### Assignment
Transcribe word for word the lines below from the line with "Too many organizations" through the line with "credibility, they often", ends included.

### Data extracts
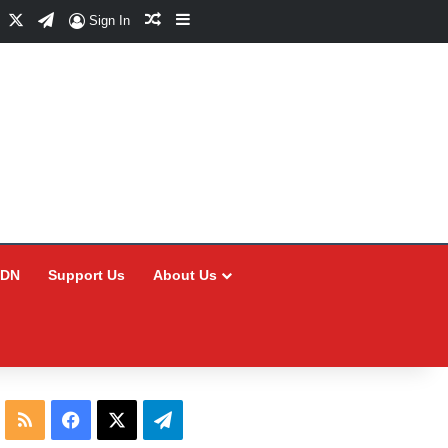
Facebook
X
Telegram
Random Article
Sidebar
Sign In
CDN
Support Us
About Us
RSS
Facebook
X
Telegram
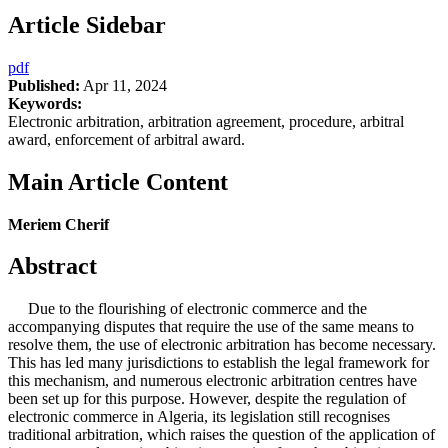
Article Sidebar
pdf
Published:
Apr 11, 2024
Keywords:
Electronic arbitration, arbitration agreement, procedure, arbitral
award, enforcement of arbitral award.
Main Article Content
Meriem Cherif
Abstract
Due to the flourishing of electronic commerce and the
accompanying disputes that require the use of the same means to
resolve them, the use of electronic arbitration has become necessary.
This has led many jurisdictions to establish the legal framework for
this mechanism, and numerous electronic arbitration centres have
been set up for this purpose. However, despite the regulation of
electronic commerce in Algeria, its legislation still recognises
traditional arbitration, which raises the question of the application of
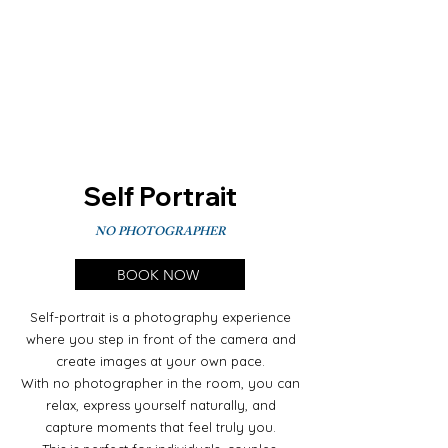
Self Portrait
NO PHOTOGRAPHER
BOOK NOW
Self-portrait is a photography experience
where you step in front of the camera and
create images at your own pace.
With no photographer in the room, you can
relax, express yourself naturally, and
capture moments that feel truly you.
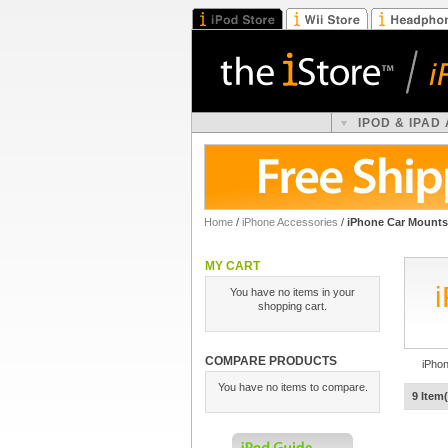
IPOD & IPAD
Home
/
iPhone Accessories
/
iPhone Car Mounts
MY CART
You have no items in your
shopping cart.
COMPARE PRODUCTS
iPho
You have no items to compare.
9 Item(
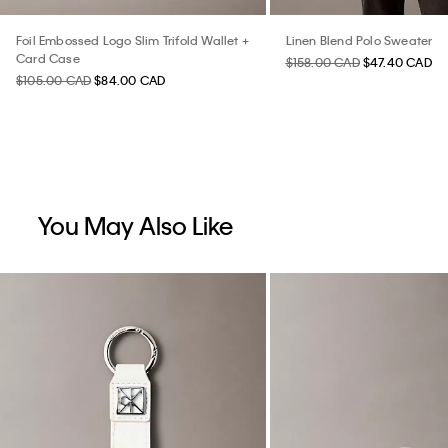
Foil Embossed Logo Slim Trifold Wallet +
Linen Blend Polo Sweater
Card Case
$158.00 CAD
$47.40 CAD
$105.00 CAD
$84.00 CAD
You May Also Like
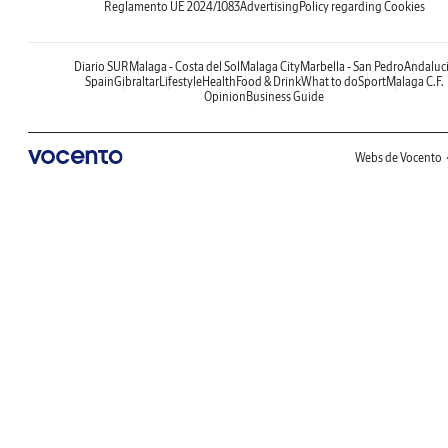
Reglamento UE 2024/1083
Advertising
Policy regarding Cookies
Diario SUR
Malaga - Costa del Sol
Malaga City
Marbella - San Pedro
Andaluc
Spain
Gibraltar
Lifestyle
Health
Food & Drink
What to do
Sport
Malaga C.F.
Opinion
Business Guide
Webs de Vocento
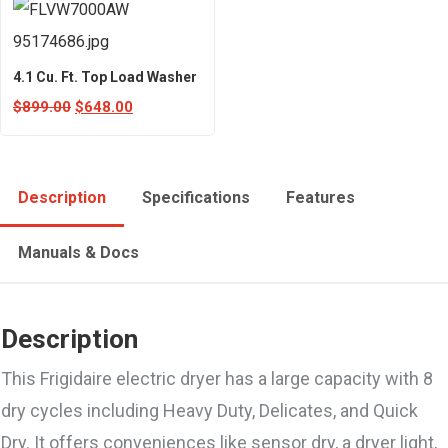
4.1 Cu. Ft. Top Load Washer
$
899.00
$
648.00
Description
Specifications
Features
Manuals & Docs
Description
This Frigidaire electric dryer has a large capacity with 8
dry cycles including Heavy Duty, Delicates, and Quick
Dry. It offers conveniences like sensor dry, a dryer light,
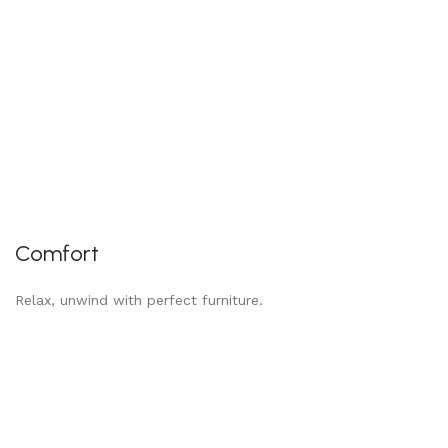
Comfort
Relax, unwind with perfect furniture.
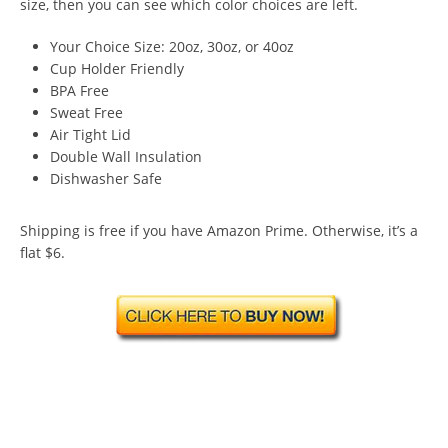
size, then you can see which color choices are left.
Your Choice Size: 20oz, 30oz, or 40oz
Cup Holder Friendly
BPA Free
Sweat Free
Air Tight Lid
Double Wall Insulation
Dishwasher Safe
Shipping is free if you have Amazon Prime. Otherwise, it’s a
flat $6.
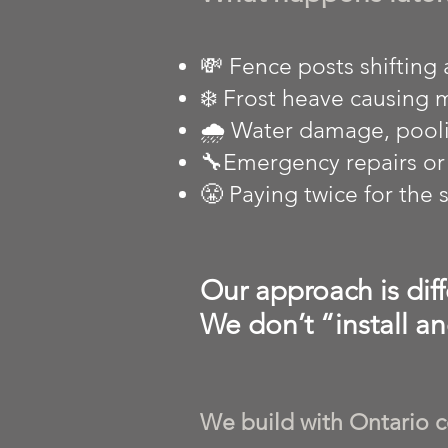
💸 Fence posts shifting 
❄️ Frost heave causing
🌧️ Water damage, pooli
🔧Emergency repairs or f
😤 Paying twice for the
Our approach is diff
We don’t “install an
We build with Ontario c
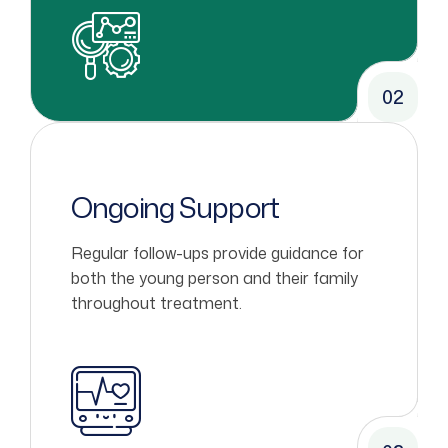
02
Ongoing Support
Regular follow-ups provide guidance for
both the young person and their family
throughout treatment.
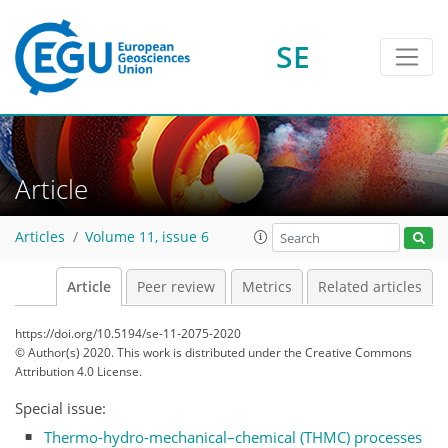
SE
Article
Articles
Volume 11, issue 6
Article
Peer review
Metrics
Related articles
https://doi.org/10.5194/se-11-2075-2020
© Author(s) 2020. This work is distributed under
the Creative Commons
Attribution 4.0 License.
Special issue:
Thermo-hydro-mechanical–chemical (THMC) processes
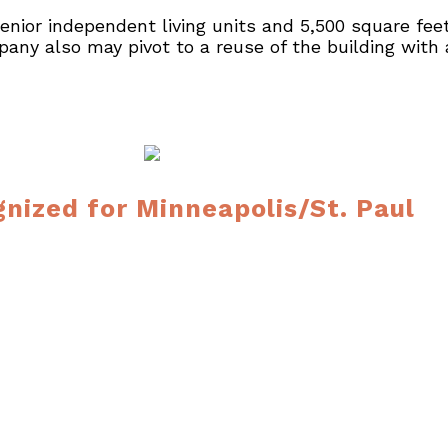
ior independent living units and 5,500 square feet of
ny also may pivot to a reuse of the building with 
gnized for Minneapolis/St. Paul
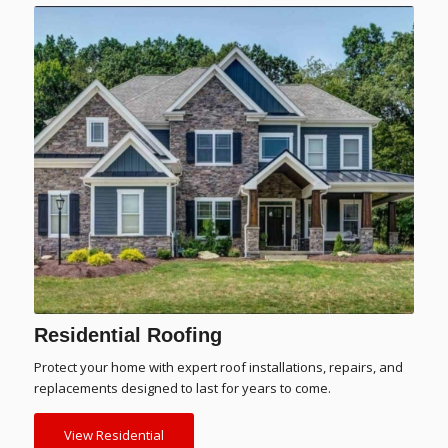
Residential Roofing
Protect your home with expert roof installations, repairs, and
replacements designed to last for years to come.
View Residential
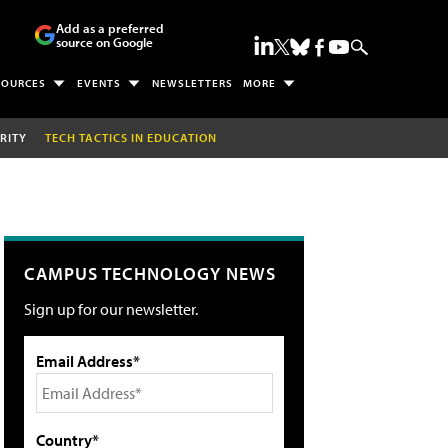
Add as a preferred
source on Google
SOURCES
EVENTS
NEWSLETTERS
MORE
RITY
TECH TACTICS IN EDUCATION
CAMPUS TECHNOLOGY NEWS
Sign up for our newsletter.
Email Address*
Country*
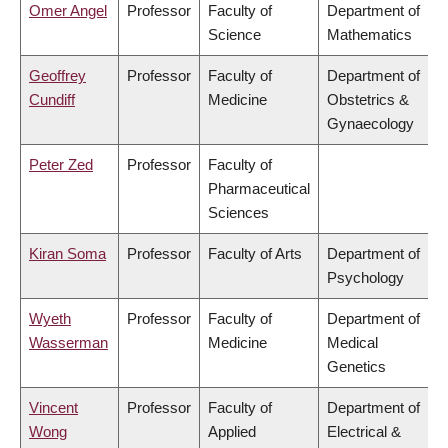
Omer Angel
Professor
Faculty of
Department of
Science
Mathematics
Geoffrey
Professor
Faculty of
Department of
Cundiff
Medicine
Obstetrics &
Gynaecology
Peter Zed
Professor
Faculty of
Pharmaceutical
Sciences
Kiran Soma
Professor
Faculty of Arts
Department of
Psychology
Wyeth
Professor
Faculty of
Department of
Wasserman
Medicine
Medical
Genetics
Vincent
Professor
Faculty of
Department of
Wong
Applied
Electrical &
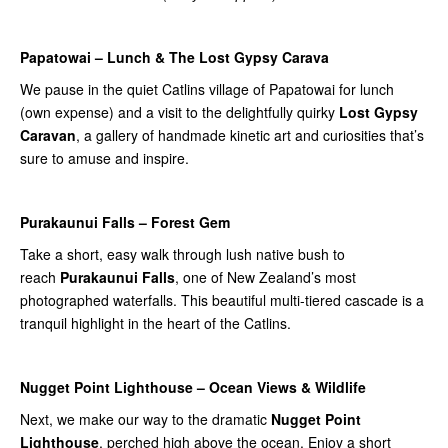
Papatowai – Lunch & The Lost Gypsy Carava
We pause in the quiet Catlins village of Papatowai for lunch
(own expense) and a visit to the delightfully quirky
Lost Gypsy
Caravan
, a gallery of handmade kinetic art and curiosities that’s
sure to amuse and inspire.
Purakaunui Falls – Forest Gem
Take a short, easy walk through lush native bush to
reach
Purakaunui Falls
, one of New Zealand’s most
photographed waterfalls. This beautiful multi-tiered cascade is a
tranquil highlight in the heart of the Catlins.
Nugget Point Lighthouse – Ocean Views & Wildlife
Next, we make our way to the dramatic
Nugget Point
Lighthouse
, perched high above the ocean. Enjoy a short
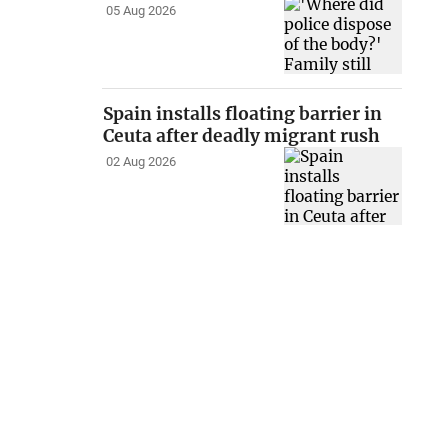
05 Aug 2026
Spain installs floating barrier in
Ceuta after deadly migrant rush
02 Aug 2026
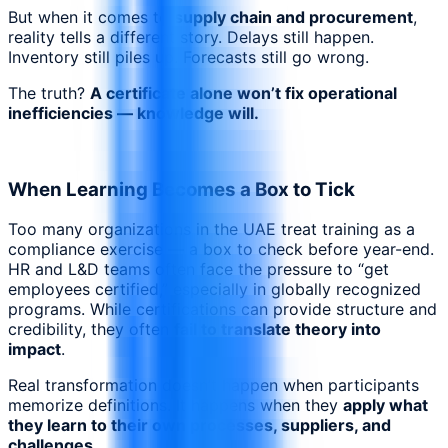
But when it comes to
supply chain and procurement
,
reality tells a different story. Delays still happen.
Inventory still piles up. Forecasts still go wrong.
The truth?
A certificate alone won’t fix operational
inefficiencies — knowledge will.
When Learning Becomes a Box to Tick
Too many organizations in the UAE treat training as a
compliance exercise — a box to check before year-end.
HR and L&D teams often face the pressure to “get
employees certified,” especially in globally recognized
programs. While certifications can provide structure and
credibility, they often
fail to translate theory into
impact
.
Real transformation doesn’t happen when participants
memorize definitions. It happens when they
apply what
they learn to their own processes, suppliers, and
challenges
.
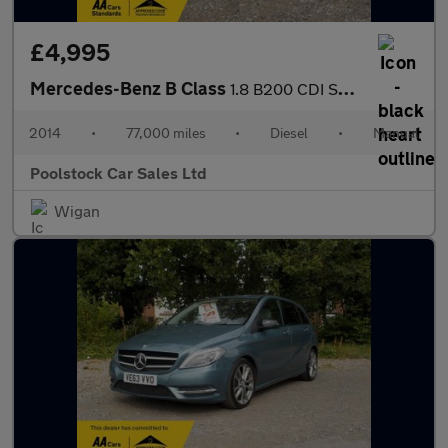
£4,995
Mercedes-Benz B Class
1.8 B200 CDI SE Euro 5 (s/s) 5dr
2014
•
77,000 miles
•
Diesel
•
Manual
Poolstock Car Sales Ltd
Wigan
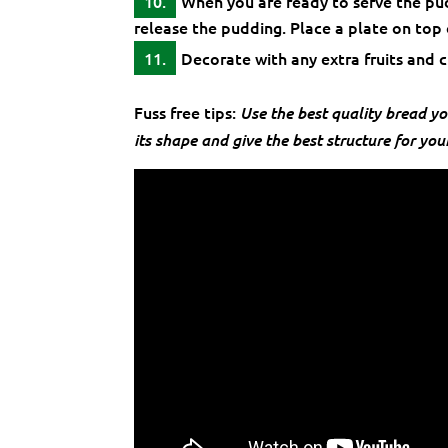
When you are ready to serve the pud
release the pudding. Place a plate on top
Decorate with any extra fruits and c
Fuss free tips:
Use the best quality bread yo
its shape and give the best structure for you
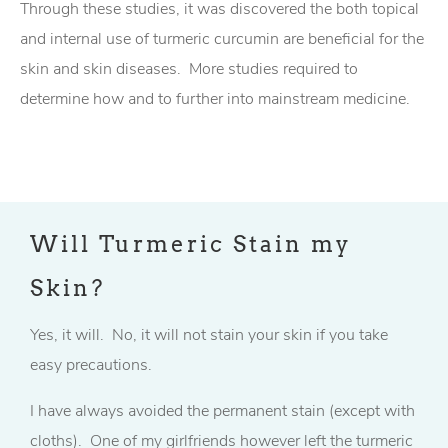
Through these studies, it was discovered the both topical
and internal use of turmeric curcumin are beneficial for the
skin and skin diseases. More studies required to
determine how and to further into mainstream medicine.
Will Turmeric Stain my
Skin?
Yes, it will. No, it will not stain your skin if you take
easy precautions.
I have always avoided the permanent stain (except with
cloths). One of my girlfriends however left the turmeric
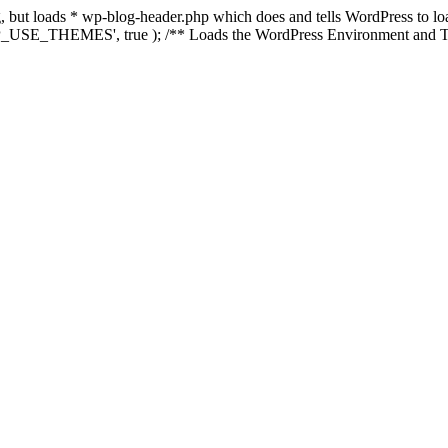
ing, but loads * wp-blog-header.php which does and tells WordPress to 
'WP_USE_THEMES', true ); /** Loads the WordPress Environment and Te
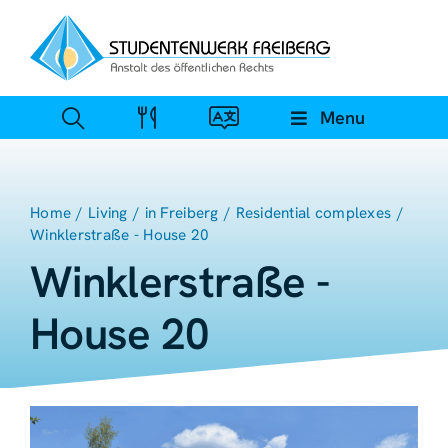
Zum
Inhalt
springen
Menu
Home
Living
in Freiberg
Residential complexes
Winklerstraße - House 20
Winklerstraße -
House 20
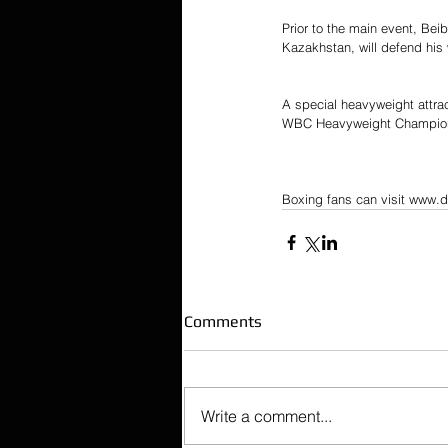
Prior to the main event, B
Kazakhstan, will defend his 
A special heavyweight attra
WBC Heavyweight Champio
Boxing fans can visit www.d
Comments
Write a comment...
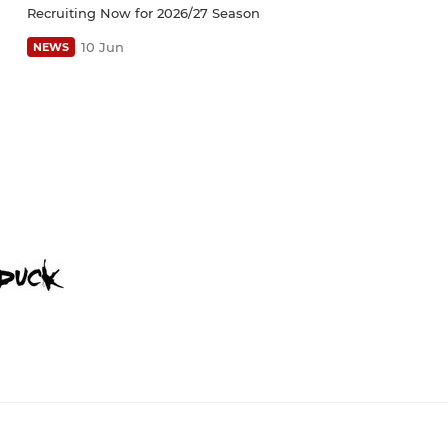
Recruiting Now for 2026/27 Season
10 Jun
NEWS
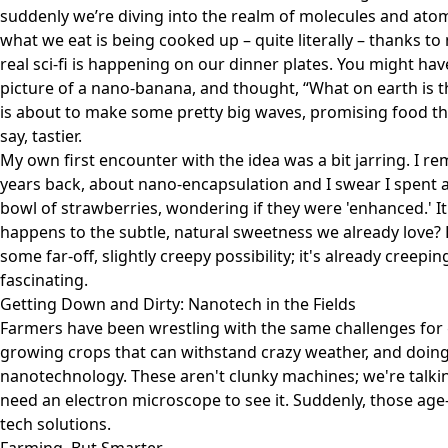
suddenly we’re diving into the realm of molecules and atoms
what we eat is being cooked up – quite literally – thanks to
real sci-fi is happening on our dinner plates. You might h
picture of a
nano-banana
, and thought, “What on earth is th
is about to make some pretty big waves, promising food tha
say, tastier.
My own first encounter with the idea was a bit jarring. I r
years back, about nano-encapsulation and I swear I spent a
bowl of strawberries, wondering if they were 'enhanced.' It f
happens to the subtle, natural sweetness we already love? Bu
some far-off, slightly creepy possibility; it's already creepi
fascinating.
Getting Down and Dirty: Nanotech in the Fields
Farmers have been wrestling with the same challenges for
growing crops that can withstand crazy weather, and doing 
nanotechnology. These aren't clunky machines; we're talkin
need an electron microscope to see it. Suddenly, those ag
tech solutions.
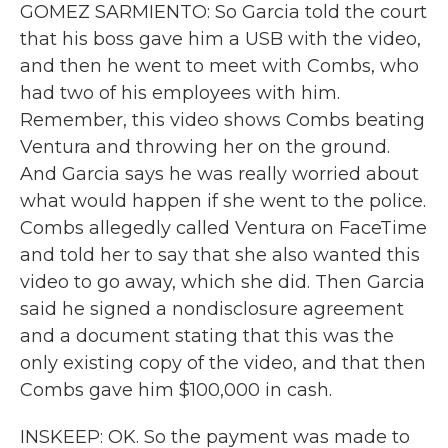
GOMEZ SARMIENTO: So Garcia told the court
that his boss gave him a USB with the video,
and then he went to meet with Combs, who
had two of his employees with him.
Remember, this video shows Combs beating
Ventura and throwing her on the ground.
And Garcia says he was really worried about
what would happen if she went to the police.
Combs allegedly called Ventura on FaceTime
and told her to say that she also wanted this
video to go away, which she did. Then Garcia
said he signed a nondisclosure agreement
and a document stating that this was the
only existing copy of the video, and that then
Combs gave him $100,000 in cash.
INSKEEP: OK. So the payment was made to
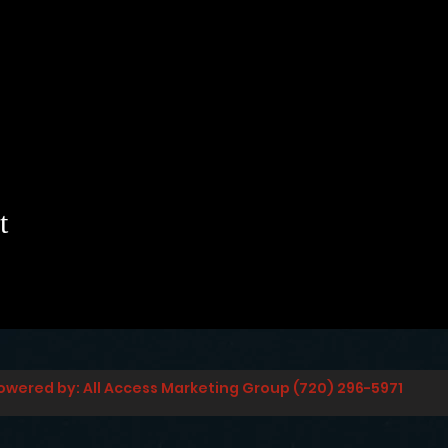
t
owered by: All Access Marketing Group (720) 296-5971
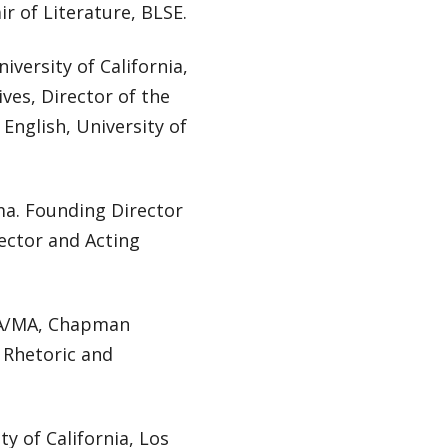
ir of Literature, BLSE.
niversity of California,
ves, Director of the
 English, University of
ama. Founding Director
ector and Acting
MFA/MA, Chapman
f Rhetoric and
y of California, Los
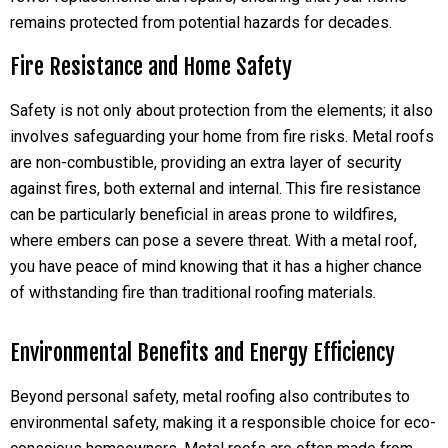
remains protected from potential hazards for decades.
Fire Resistance and Home Safety
Safety is not only about protection from the elements; it also
involves safeguarding your home from fire risks. Metal roofs
are non-combustible, providing an extra layer of security
against fires, both external and internal. This fire resistance
can be particularly beneficial in areas prone to wildfires,
where embers can pose a severe threat. With a metal roof,
you have peace of mind knowing that it has a higher chance
of withstanding fire than traditional roofing materials.
Environmental Benefits and Energy Efficiency
Beyond personal safety, metal roofing also contributes to
environmental safety, making it a responsible choice for eco-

### Solution for this exercise
Too many organizations in the UAE treat training as a
compliance exercise — a box to check before year-end.
HR and L&D teams often face the pressure to “get
employees certified,” especially in globally recognized
programs. While certifications can provide structure and
credibility, they often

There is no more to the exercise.